Passano gli anni, il rito per le altre continua. Tre amiche di Nice, durante la mutilazione, perdono la vita. In lei crescono invece la rabbia e lo sgomento. Non capisce l’utilità della pratica, non capisce perché per superare il rito sia vietato persino agitarsi o piangere, pena il non ingresso nella società degli adulti.
Un giorno del 2008, i capi del villaggio le offrono di diventare educatrice di comunità, attraverso un corso di Amref sulla salute riproduttiva delle donne. È a questo punto che la ragazza scopre l’esistenza dell’Hiv e la necessità della prevenzione, comprende l’importanza di partorire in ambienti che osservino norme medico-sanitarie, conosce la possibilità di promuovere riti di passaggio alternativi all’infibulazione. Riti che possono essere spirituali, con il ritiro in chiesa per tre giorni, oppure culturali, con due giorni di training su argomenti relativa alla salute sessuale e un giorno di cerimonia con simulazione di taglio su braccia e gambe. Ritornata al villaggio con queste nuove conoscenze, gli anziani si convincono alla necessità di cambiare. Un cambiamento, che, per essere effettivo, deve affrontare prima le forti resistenze da parte delle levatrici, che temono così di essere private del loro lavoro. Ma, soprattutto, deve coinvolgere i Moran, i giovani guerrieri che vivono nelle foreste, i futuri leader della comunità che parlano solo con altri uomini. Per un anno e mezzo, con infinita caparbietà, Nice va e torna dalla foresta, ogni volta prova a parlare con i guerrieri, ogni volta viene cacciata via in quanto donna. Le prova tutte, cambia strategia, cerca nuovi modi. “Non mi importava che mi cacciassero. Io tanto sarei tornata ogni volta, fin quando non mi avessero ascoltata”, mi racconta. E alla fine, grazie all’intermediazione degli anziani del villaggio, raggiunge il suo obiettivo.
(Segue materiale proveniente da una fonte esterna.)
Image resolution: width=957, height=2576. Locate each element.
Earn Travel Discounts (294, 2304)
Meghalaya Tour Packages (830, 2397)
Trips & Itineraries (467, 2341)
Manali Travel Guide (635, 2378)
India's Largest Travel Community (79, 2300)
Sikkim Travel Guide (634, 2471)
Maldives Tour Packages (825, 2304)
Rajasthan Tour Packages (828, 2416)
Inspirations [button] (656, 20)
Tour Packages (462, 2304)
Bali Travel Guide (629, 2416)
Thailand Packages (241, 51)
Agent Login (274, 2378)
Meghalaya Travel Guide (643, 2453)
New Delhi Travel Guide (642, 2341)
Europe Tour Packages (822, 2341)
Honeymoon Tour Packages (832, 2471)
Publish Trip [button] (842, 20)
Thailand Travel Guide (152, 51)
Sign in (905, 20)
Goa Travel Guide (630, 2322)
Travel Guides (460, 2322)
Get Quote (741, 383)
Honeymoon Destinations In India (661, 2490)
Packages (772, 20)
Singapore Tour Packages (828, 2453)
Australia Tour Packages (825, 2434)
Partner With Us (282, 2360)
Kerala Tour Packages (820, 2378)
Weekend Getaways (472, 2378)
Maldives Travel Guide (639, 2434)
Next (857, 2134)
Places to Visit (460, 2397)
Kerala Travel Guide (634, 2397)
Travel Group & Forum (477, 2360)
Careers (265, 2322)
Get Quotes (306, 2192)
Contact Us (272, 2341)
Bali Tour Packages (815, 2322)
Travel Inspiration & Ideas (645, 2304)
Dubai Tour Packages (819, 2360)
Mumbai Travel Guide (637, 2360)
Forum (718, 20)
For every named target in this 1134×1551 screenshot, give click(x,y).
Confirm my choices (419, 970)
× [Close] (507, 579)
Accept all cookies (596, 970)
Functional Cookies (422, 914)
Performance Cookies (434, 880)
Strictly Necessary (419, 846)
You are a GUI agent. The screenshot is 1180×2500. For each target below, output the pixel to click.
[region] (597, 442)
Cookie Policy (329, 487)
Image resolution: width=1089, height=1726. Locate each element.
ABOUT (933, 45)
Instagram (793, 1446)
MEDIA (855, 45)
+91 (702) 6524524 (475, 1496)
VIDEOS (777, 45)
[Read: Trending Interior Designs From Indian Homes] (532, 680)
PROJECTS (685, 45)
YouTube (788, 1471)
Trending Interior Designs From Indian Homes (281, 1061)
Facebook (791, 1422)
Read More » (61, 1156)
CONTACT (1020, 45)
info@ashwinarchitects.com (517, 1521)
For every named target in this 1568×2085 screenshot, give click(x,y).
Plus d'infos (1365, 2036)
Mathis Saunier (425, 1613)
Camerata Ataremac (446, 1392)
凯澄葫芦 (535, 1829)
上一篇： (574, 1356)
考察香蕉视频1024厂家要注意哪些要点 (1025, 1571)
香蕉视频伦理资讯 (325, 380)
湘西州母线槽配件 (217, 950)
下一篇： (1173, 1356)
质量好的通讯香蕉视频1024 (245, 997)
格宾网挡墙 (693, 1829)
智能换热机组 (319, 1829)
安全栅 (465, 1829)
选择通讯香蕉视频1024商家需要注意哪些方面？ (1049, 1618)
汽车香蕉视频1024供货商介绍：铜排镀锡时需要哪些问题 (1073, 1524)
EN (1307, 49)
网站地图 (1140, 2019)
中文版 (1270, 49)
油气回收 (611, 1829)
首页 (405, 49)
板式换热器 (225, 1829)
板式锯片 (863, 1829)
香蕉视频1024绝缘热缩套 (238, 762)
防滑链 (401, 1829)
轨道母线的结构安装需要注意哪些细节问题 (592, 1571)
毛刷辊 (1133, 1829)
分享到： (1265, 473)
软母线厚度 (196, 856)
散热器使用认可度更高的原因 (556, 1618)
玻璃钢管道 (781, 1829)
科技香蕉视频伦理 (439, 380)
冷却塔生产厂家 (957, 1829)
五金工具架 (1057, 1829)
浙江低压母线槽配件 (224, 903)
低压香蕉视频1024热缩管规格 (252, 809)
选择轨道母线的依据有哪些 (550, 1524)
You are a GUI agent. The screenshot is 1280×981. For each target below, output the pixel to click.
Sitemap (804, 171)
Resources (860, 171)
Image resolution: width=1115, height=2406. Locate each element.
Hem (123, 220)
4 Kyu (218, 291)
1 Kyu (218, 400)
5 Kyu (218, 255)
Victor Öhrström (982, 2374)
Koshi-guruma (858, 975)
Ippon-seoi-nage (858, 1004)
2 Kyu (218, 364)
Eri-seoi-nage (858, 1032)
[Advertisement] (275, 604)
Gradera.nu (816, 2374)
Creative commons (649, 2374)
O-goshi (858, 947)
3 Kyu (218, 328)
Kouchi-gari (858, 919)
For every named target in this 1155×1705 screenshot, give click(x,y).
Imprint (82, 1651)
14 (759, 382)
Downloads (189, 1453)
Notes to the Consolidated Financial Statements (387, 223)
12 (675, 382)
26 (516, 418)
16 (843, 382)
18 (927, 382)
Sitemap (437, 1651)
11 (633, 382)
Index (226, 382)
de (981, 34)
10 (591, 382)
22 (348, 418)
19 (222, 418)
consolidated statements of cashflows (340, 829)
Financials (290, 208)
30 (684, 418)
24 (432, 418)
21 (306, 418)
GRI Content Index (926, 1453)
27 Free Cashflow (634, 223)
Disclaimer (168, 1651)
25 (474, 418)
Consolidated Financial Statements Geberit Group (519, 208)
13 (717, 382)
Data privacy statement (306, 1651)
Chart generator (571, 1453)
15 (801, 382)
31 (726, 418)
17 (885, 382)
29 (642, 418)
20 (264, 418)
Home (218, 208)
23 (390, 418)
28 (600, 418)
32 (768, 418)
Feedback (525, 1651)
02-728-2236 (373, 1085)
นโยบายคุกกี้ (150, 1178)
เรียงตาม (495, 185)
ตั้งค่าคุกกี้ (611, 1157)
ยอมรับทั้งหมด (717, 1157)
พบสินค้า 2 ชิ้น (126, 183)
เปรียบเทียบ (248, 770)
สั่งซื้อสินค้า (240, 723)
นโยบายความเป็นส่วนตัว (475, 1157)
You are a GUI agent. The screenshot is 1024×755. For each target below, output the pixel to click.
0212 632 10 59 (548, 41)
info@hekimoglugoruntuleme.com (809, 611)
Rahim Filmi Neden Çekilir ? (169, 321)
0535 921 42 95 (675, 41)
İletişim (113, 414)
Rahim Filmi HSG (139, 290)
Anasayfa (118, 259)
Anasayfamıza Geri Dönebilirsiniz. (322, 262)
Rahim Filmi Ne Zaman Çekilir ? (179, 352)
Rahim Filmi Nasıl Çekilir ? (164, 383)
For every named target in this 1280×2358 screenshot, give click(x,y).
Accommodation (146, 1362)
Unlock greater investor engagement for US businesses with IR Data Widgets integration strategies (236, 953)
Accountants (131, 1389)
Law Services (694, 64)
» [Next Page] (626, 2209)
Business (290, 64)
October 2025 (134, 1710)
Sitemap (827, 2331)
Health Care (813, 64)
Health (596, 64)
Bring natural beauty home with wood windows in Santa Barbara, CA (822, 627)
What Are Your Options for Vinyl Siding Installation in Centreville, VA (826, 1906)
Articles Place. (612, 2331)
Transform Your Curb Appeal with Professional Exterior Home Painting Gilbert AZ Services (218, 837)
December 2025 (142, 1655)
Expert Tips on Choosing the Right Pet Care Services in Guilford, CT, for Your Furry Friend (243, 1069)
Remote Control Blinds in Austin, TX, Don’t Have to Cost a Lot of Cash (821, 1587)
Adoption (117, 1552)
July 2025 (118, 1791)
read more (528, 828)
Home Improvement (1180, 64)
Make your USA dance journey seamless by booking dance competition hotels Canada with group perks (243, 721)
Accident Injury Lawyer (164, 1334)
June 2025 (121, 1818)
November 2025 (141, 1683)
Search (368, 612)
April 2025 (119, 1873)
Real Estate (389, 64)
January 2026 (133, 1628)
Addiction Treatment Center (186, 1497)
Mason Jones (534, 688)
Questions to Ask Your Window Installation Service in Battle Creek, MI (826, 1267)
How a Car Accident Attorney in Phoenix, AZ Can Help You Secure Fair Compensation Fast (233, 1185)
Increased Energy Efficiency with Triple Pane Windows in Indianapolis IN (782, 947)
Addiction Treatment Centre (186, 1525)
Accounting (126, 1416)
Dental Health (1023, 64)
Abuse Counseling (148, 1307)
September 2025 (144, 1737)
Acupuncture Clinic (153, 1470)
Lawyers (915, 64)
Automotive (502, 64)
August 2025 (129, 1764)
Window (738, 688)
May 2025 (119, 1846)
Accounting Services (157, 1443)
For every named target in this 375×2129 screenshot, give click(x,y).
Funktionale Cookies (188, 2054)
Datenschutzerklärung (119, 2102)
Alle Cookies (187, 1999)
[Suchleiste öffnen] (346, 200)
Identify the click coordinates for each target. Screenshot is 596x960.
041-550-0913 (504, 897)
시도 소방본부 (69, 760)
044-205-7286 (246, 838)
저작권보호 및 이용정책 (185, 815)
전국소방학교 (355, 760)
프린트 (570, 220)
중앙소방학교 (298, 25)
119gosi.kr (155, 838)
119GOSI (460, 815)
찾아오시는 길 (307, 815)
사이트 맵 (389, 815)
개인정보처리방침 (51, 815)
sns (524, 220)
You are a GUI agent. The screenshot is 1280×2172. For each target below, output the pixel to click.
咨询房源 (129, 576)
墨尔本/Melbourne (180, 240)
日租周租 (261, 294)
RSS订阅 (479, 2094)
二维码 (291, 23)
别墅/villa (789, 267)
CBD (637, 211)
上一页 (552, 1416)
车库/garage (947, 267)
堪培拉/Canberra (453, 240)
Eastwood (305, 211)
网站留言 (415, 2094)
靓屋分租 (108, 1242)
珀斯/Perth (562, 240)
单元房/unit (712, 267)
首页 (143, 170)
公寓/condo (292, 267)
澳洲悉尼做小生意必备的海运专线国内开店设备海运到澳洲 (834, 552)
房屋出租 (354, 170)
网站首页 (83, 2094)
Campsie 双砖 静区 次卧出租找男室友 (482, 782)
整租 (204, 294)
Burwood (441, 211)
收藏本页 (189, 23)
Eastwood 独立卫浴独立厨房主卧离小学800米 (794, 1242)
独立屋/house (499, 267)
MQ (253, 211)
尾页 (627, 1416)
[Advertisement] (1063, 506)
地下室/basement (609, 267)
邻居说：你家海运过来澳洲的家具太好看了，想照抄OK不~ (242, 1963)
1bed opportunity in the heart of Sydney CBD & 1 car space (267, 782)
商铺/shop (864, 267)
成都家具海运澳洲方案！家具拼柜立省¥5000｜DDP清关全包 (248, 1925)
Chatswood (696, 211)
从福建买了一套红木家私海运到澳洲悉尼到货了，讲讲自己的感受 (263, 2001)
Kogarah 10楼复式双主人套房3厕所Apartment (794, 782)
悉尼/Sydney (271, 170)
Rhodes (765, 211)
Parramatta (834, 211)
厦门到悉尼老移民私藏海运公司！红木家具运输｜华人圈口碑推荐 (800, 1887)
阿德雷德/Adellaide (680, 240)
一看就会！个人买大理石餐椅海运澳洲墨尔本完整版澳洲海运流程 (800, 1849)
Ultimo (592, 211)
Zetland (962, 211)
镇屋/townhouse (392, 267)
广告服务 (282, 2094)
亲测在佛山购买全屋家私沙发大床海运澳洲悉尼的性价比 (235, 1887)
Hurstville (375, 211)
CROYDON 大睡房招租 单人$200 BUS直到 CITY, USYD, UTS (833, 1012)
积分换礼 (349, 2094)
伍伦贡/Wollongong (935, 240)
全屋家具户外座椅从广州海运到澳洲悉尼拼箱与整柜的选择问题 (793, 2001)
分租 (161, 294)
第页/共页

I Moran accettano di riceverla e rimangono talmente colpiti da ciò che Nice racconta loro, che, un giorno, il loro capo le consegna l’Esiere, il bastone nero della leadership. Ascoltata, accettata, riconosciuta come capo. La “ragazza cattiva” ora è degna del rispetto di tutti.
Diventata il punto di riferimento della propria comunità e di altri villaggi kenyoti, questa giovane donna, lo scorso settembre, è sbarcata anche negli Stati Uniti per parlare del suo impegno, ospite del Clinton Global Initiative. “Il mio desiderio è che le donne diventino importanti nelle proprie vite. Nel mio futuro mi vedo impegnata a garantire a tutte le ragazze il diritto allo studio, affinché abbiano l’educazione necessaria a diventare ciò che sognano di diventare”, sussurra tutto d’un fiato quando le chiedo qualcosa sui suoi prossimi progetti. E se questo sussurro è il suo sogno, c’è da scommetterci che prima o poi diventerà realtà.